In spite of the rugged land and transportation difficulties, French spirits maker Moet Hennessy saw the positive climate and soil as great potential to grow quality wine grapes in this remote part of Yunnan.  

As a result, Moet Hennessy partnered with VATS Group's Shangri-La winery to form Moet Hennessy Shangri-La (Deqin) Winery Co. 

Wine has changed the economics in this mountainous region of Yunnan near the border with Tibet.  ShangriLa winery—now partnered with French-based Moet Hennessy to form Moet Hennessy Shangri-La (Deqin) Winery Co.—has made growing wine grapes profitable for farmers in villages like Beng (also called Bu) in the western part of Yunnan Province, China.   Beng is located on the silt-filled LanCang (also called Lantsang, Lansang and Mekong) River, in the HengDuan Mountain Range at the southern end of the Himalayas.
The Lancang snakes through the steep mountains past tiny villages with terraced farm plots on any piece of level land. Most of the village farmers now grow wine grapes as a cash crop here in Yunnan Province near the border with Tibet, China.

The vineyard terraces are steep in the western part of Yunnan Province near the Tibet border. These farmers contract with Moet Hennessy Shangri-La (Deqin) Winery Co. to provide wine grapes.
Moving harvested wine grapes to collection points for Moet Hennessy Shangri-La (Deqin) Winery is no easy task in this far western part of Yunnan Province. China wine.
Cabernet sauvignon and Merlot are the most popular varieties for the conservative thinking farmers in this far western part of Yunnan Province near the Tibetan border. China wine.

Once the Cabernet sauvignon grapes are loaded into the crates, they must be hauled up the steep hillside. The silted Lancang River roils below as it slices through the HengDuan Mountain Range at the southern end of the Himalayas. China wine.
Each crate loaded with Cabernet sauvignon grapes weighs about 20 kilos or about 44 pounds. China wine.

I can only imagine how tired a vineyard worker must get after hauling the harvested grapes up the steep hills all day long. These grapes are destined for Moet Hennessy Shangri-La (Deqin) Winery Co.  Yunnan Province, China wine.
Again, each crate loaded with Cabernet sauvignon grapes weighs about 20 kilos or about 44 pounds.

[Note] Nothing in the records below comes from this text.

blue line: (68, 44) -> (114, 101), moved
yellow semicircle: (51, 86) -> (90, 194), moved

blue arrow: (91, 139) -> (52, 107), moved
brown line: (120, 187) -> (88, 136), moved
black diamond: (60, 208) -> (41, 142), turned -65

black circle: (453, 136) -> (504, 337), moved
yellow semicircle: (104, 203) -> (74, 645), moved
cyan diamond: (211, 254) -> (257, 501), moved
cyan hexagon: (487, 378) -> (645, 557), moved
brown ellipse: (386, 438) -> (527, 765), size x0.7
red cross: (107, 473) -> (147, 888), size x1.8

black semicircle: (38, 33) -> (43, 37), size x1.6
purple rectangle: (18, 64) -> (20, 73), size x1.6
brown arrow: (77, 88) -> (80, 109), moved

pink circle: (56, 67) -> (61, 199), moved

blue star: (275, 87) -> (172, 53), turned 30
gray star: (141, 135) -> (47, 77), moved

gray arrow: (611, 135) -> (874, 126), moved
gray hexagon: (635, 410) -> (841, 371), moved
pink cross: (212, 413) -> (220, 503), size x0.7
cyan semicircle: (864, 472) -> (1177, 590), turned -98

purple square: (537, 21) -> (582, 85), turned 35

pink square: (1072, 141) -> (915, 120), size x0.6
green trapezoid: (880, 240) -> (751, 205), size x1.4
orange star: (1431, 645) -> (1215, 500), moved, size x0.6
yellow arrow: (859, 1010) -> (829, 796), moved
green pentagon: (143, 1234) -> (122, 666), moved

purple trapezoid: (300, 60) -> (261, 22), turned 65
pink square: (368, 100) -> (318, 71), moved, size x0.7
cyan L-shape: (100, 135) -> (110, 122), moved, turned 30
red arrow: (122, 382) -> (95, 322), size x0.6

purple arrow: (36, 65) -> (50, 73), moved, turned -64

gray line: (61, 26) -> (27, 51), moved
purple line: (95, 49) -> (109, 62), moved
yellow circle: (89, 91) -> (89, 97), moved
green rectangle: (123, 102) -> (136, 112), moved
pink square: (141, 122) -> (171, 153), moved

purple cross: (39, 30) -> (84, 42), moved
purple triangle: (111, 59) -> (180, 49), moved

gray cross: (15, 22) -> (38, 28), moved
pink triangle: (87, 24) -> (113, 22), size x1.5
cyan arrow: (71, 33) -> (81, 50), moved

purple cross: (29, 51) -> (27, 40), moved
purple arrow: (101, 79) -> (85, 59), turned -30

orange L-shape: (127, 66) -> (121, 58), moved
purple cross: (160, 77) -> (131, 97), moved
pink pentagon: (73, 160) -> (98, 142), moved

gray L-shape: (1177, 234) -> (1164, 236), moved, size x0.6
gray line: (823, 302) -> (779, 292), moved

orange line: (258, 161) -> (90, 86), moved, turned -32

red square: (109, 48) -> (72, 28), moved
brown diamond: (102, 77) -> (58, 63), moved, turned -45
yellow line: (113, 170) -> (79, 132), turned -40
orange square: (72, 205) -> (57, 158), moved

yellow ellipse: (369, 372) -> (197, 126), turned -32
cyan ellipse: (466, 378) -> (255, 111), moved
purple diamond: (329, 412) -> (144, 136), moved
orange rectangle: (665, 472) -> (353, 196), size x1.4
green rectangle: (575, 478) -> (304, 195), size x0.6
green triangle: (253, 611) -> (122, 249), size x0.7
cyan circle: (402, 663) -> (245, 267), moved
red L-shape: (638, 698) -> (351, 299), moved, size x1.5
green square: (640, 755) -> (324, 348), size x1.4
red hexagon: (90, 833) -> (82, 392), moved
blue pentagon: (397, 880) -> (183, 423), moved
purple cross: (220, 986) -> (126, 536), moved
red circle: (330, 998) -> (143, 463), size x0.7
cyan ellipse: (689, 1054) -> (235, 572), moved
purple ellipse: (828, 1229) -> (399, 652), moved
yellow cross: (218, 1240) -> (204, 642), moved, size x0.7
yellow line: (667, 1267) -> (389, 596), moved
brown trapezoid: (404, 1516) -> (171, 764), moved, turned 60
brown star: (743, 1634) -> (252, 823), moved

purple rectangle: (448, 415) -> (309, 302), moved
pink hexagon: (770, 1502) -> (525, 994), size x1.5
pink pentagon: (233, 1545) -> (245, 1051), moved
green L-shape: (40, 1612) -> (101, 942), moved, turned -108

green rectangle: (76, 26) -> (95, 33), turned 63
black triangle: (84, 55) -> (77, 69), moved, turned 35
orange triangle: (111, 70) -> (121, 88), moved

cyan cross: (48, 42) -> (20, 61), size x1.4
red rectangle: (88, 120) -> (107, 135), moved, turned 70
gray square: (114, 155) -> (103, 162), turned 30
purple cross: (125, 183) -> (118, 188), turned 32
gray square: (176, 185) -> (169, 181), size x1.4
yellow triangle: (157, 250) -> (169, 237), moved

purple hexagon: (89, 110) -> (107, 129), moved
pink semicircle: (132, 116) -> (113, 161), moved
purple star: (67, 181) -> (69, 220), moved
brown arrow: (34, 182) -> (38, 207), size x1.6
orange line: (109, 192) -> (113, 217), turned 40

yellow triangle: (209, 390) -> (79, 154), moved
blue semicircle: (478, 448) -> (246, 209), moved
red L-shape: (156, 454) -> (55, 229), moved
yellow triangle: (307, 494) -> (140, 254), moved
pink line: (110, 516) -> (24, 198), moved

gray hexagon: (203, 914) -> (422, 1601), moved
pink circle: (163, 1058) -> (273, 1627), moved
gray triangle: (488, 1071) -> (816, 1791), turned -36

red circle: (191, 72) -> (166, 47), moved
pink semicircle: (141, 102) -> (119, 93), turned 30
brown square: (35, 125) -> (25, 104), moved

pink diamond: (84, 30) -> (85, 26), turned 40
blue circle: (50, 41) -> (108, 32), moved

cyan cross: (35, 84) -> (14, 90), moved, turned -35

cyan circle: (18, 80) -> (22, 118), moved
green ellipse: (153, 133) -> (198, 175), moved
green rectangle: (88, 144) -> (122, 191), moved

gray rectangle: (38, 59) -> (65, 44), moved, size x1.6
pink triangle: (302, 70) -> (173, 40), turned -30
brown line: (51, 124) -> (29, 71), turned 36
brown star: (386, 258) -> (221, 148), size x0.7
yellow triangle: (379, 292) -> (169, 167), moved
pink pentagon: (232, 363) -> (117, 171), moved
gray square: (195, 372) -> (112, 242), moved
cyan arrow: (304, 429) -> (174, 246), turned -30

This man is shorter and more slightly built than I am. China wine.
The only open level area Moet Hennessy Shangri-La (Deqin) Winery Co.has to collect harvested grapes is the middle of the road. Any other level plot in this far western  part of Yunnan Province must be devoted growing  crops, including wine grapes. There are 23 farming families delivering Cabernet sauvignon and Merlot grapes at the collection point. China wine.
The farmers use any available vehicle, including dump trucks to bring the harvest to the Moet Hennessy Shangri-La (Deqin) Winery collection area.  China wine.
The Shangri-La Winery general manager/vineyard manager must constantly teach the farmers what makes a quality grape that will bring the highest price. Yunnan Province, China.
While I saw these geese feed on insects, never once did they steel a ripe Cabernet sauvignon grape. Yunnan Province, China.